Going to school is easy and liberating, but nothing beats a mature and wise challenge. Leadership, on its part, calls for both in modern times inspirational and transformational guidance. 

However, it is better to have battered and tattered garments than battered and tattered mind and character. It is also better than a shattered moral rectitude, ruined reputation, and a battered ego of leadership, so battered and too shattered as a lawmaker. 

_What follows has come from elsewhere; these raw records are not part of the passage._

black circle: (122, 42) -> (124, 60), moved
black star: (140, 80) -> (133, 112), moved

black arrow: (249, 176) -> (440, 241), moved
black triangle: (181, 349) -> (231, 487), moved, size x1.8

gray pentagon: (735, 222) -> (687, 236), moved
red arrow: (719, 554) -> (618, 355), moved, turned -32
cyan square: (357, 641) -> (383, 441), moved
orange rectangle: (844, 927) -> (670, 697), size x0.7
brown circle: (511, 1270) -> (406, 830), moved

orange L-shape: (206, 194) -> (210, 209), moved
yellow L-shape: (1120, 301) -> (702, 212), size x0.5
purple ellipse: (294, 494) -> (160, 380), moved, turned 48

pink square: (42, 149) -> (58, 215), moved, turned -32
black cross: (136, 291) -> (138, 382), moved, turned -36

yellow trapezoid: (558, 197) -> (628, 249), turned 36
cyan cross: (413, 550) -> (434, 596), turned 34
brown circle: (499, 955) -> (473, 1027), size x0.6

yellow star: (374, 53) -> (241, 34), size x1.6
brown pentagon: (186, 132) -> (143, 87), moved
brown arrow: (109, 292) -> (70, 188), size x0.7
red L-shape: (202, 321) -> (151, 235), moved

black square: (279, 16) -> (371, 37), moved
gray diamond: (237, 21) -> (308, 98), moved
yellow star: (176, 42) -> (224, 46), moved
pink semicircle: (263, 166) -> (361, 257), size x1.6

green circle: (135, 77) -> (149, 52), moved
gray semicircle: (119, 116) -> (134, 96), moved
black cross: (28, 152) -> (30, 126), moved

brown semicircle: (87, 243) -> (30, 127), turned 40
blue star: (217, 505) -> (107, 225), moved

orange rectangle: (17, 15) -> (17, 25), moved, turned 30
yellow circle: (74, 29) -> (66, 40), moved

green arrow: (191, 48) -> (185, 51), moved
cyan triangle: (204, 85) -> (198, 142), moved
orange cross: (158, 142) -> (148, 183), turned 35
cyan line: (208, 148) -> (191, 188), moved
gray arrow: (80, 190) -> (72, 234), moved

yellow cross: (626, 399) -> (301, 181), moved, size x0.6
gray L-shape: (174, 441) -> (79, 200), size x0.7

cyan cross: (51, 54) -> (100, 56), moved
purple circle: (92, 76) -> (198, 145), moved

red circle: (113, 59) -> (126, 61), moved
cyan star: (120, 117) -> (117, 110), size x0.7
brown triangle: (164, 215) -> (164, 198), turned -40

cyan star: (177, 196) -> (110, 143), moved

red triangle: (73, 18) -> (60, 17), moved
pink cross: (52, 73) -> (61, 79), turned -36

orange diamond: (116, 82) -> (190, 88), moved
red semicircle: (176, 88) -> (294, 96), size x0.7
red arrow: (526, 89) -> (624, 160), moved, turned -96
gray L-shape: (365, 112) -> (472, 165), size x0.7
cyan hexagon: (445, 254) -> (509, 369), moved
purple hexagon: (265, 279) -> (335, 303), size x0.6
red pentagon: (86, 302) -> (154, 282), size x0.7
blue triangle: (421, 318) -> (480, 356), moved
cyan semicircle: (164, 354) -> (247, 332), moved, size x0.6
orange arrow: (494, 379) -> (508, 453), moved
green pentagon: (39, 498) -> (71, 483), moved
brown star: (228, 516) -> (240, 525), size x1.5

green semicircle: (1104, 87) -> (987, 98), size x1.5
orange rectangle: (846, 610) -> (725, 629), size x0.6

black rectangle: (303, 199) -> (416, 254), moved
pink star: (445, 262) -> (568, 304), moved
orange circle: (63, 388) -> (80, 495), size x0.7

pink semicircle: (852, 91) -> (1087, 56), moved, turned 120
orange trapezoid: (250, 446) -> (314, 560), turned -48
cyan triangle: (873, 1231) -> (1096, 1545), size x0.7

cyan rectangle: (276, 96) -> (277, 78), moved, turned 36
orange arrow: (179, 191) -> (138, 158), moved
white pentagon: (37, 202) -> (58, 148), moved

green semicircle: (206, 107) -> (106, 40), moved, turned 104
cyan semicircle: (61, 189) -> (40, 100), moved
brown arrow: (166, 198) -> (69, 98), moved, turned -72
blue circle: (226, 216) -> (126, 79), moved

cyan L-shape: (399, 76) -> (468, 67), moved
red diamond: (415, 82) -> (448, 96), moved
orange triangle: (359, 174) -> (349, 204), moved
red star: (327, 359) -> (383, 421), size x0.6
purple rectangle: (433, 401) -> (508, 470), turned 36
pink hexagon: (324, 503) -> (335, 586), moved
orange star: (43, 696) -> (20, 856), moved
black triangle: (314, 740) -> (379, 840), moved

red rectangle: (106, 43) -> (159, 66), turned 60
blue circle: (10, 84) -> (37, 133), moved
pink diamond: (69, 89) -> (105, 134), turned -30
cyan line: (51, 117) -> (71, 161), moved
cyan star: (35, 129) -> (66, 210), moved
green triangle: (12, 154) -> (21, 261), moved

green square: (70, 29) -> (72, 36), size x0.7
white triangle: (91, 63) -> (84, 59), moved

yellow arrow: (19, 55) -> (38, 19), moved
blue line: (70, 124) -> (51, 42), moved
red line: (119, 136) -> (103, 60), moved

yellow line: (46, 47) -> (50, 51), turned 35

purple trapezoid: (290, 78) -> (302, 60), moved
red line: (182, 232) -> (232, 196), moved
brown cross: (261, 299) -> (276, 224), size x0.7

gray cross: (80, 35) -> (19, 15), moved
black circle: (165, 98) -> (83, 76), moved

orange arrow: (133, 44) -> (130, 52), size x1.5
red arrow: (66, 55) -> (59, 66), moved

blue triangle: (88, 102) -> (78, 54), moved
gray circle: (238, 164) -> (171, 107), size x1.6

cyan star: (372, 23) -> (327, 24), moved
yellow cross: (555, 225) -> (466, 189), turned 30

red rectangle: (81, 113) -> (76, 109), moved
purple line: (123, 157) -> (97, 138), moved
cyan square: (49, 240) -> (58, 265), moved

By the dictates of the Gambian Constitution, that a government of the people, by the people, for the people, shall not perish. It falls on the three branches to ensure a separation of powers (the Executive, the Legislature, and the Judiciary) to apprise the dwellers of this country on the state and affairs of the nation, about which each of us slogs and is encumbered by blisters of the mind and body to pay such high taxes.

To have a ‘tyranny of numbers’ anywhere globally and fail to explore such tyranny for the nation’s progress is the worst of all tyrannies. In the Gambia, some selfish, arrogant, and greedy legislators can use their ‘tyranny of numbers’ to the right the wrongs of history in policy, regulation, and legislation. 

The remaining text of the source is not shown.